Natural Hazards | Heat & Drought
What is a Drought?
The term drought is not easy to define. The easiest way to explain a drought is a period of unexpected rainfall deficit which results in a shortage of water. Drought hazards develop slowly, there are no clear beginning or end and can affect extensive areas. The impacts of drought vary from lack of adequate drinking water, loss of vegetation, loss of farmland, loss of livestock and loss of life due to famine or dehydration.
What Causes a Drought?
This is a complex issue which is difficult to define. Drought is not caused by low rainfall amounts but the lack of 'expected' rainfall. People in different regions adapt to the different rainfall levels that occur in that area. When these are reduced, this is when a drought hazard may be created. The extent of drought is dependant on region type (semi-arid, temperate etc) as drought tends to be longer in drier areas. The impact of droughts depends on climatic conditions at the time (high pressure systems, El Nino) and the national wealth of the area involved. Developing countries tend to be more affected by droughts as much of the income is from subsistence farming which is greatly affected by a lack of water. Drought can also be affected by deforestation as vegetation help contain water in an area, when the vegetation is removed the soil does not retain water as well.
Where Can Drought Occur?
Drought can develop practically anywhere in the world, unlike earthquakes or severe storms there are no specific regions which are affected. Drought can extend over extensive areas causing widespread destruction to crops and water levels.
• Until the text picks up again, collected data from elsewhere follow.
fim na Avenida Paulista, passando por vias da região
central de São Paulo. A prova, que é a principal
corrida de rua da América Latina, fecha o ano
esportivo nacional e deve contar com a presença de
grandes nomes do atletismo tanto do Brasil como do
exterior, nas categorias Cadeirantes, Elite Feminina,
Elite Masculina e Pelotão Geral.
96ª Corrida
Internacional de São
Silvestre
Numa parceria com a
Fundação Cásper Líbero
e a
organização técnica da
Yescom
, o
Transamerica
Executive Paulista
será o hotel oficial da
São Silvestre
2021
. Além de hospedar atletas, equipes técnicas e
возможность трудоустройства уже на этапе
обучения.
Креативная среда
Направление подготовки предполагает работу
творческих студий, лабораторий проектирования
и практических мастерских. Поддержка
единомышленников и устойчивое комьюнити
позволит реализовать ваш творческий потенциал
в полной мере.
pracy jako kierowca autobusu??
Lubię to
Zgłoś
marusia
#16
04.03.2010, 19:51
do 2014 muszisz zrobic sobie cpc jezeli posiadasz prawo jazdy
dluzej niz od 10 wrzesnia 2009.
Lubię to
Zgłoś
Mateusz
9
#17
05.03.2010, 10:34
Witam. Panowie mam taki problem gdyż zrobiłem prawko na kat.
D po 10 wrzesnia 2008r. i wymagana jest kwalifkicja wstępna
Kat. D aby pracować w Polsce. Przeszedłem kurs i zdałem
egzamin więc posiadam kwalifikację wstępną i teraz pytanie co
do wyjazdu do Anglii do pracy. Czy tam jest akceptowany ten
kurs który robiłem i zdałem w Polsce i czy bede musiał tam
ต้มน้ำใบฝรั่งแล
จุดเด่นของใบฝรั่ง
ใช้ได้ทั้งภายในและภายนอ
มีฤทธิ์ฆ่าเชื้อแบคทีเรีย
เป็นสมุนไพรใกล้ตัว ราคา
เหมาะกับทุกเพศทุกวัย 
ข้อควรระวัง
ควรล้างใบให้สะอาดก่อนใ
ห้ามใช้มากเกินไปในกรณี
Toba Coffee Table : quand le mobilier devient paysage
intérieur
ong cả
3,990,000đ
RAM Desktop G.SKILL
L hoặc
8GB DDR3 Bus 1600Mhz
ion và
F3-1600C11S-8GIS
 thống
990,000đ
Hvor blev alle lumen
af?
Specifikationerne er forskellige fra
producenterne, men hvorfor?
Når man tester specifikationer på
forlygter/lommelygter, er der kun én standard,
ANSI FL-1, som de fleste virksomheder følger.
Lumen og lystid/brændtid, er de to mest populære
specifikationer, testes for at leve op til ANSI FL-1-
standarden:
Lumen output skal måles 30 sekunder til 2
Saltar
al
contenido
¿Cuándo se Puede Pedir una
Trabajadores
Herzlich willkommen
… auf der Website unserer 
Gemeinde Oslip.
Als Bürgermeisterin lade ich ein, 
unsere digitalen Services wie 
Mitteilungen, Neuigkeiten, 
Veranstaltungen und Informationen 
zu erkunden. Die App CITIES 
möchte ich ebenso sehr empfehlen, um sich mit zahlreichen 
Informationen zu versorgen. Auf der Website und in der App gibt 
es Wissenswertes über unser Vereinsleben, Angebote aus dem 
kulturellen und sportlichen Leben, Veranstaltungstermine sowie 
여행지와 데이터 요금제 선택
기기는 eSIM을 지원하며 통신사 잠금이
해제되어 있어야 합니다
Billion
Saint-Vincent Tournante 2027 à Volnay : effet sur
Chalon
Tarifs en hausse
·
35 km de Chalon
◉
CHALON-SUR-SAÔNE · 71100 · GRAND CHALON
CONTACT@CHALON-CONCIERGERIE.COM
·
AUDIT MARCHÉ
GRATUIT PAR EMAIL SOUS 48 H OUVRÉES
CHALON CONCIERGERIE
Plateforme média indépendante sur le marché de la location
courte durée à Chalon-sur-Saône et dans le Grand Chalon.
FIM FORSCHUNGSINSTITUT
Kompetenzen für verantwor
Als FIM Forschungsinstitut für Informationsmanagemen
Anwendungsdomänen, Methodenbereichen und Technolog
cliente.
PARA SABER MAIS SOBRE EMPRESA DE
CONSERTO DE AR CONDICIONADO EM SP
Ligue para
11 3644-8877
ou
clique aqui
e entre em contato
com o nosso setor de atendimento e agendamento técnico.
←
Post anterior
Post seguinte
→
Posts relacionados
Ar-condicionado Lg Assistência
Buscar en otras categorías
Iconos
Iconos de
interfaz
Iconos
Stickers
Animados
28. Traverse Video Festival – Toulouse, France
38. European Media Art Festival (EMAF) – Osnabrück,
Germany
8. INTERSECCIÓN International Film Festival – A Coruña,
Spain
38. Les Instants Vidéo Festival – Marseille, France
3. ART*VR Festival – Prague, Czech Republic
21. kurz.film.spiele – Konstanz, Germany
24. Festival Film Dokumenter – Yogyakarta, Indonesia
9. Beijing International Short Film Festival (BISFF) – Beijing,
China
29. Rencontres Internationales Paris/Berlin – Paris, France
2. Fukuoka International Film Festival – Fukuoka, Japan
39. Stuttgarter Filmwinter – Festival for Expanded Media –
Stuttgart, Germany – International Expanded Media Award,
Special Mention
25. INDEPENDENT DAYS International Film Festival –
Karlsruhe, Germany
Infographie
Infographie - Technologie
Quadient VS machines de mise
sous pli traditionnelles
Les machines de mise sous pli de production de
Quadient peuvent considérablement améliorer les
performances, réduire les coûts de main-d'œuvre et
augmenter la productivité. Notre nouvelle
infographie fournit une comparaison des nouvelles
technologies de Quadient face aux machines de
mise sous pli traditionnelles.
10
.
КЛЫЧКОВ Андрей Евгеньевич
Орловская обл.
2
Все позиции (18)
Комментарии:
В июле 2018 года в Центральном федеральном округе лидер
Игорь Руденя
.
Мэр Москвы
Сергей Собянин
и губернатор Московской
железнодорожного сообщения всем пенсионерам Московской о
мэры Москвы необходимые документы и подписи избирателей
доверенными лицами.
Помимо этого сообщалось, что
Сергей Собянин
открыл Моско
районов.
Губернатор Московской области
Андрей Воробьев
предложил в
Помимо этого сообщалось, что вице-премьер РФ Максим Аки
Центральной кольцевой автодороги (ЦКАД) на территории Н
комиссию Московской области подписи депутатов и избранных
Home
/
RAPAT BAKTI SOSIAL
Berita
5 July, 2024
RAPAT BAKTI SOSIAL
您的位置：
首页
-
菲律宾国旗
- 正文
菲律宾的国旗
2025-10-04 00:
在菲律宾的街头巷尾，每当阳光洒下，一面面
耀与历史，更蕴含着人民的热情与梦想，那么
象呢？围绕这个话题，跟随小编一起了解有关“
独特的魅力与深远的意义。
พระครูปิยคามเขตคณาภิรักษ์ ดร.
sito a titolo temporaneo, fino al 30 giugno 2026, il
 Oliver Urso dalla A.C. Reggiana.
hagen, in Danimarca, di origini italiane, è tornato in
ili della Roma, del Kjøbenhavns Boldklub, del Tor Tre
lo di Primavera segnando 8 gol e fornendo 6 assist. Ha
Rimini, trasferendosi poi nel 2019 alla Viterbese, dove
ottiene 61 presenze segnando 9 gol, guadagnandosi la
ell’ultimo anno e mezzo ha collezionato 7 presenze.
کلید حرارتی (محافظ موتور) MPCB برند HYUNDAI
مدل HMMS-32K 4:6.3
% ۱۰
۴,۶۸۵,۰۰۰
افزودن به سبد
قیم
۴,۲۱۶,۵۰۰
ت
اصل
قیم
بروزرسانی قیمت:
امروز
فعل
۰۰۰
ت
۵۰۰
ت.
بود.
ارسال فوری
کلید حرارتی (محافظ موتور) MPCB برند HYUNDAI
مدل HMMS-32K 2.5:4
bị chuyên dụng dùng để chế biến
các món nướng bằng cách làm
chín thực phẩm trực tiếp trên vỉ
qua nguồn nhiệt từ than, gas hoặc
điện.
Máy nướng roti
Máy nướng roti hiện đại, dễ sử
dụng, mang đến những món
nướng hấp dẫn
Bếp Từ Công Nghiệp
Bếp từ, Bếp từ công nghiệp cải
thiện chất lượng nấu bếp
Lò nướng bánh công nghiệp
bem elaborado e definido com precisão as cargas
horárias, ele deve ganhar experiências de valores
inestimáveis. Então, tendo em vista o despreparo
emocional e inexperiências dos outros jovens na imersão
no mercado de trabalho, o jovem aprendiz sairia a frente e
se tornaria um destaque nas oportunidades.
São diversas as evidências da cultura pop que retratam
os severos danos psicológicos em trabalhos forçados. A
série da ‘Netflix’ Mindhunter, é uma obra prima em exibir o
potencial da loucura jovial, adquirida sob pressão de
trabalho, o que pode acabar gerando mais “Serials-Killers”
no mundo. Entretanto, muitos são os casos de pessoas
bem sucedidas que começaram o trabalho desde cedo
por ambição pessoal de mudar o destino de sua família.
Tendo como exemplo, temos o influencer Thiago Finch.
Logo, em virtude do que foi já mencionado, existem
History of Recent occurences of Drought
The seven year drought struck Sahel in sub-Saharan Africa between 1968 and 1975. Between eighty and ninety percent of the people in this area depend on subsistence farming to live. By 1970 nearly 3 million people had been displaced and were in need of food aid, by 1972, international was used to feed over 50 million people. The drought resulted in the economic collapse of Mauritania, Senegal, Mali, Niger, Chad, Sudan, Ethiopia and Somalia.
Ethiopia and Sudan (1984-85)
These droughts lead to widespread famine in Ethiopia and Sudan. An estimated 450,000 people died during the famine which developed due to lack of water for irrigation.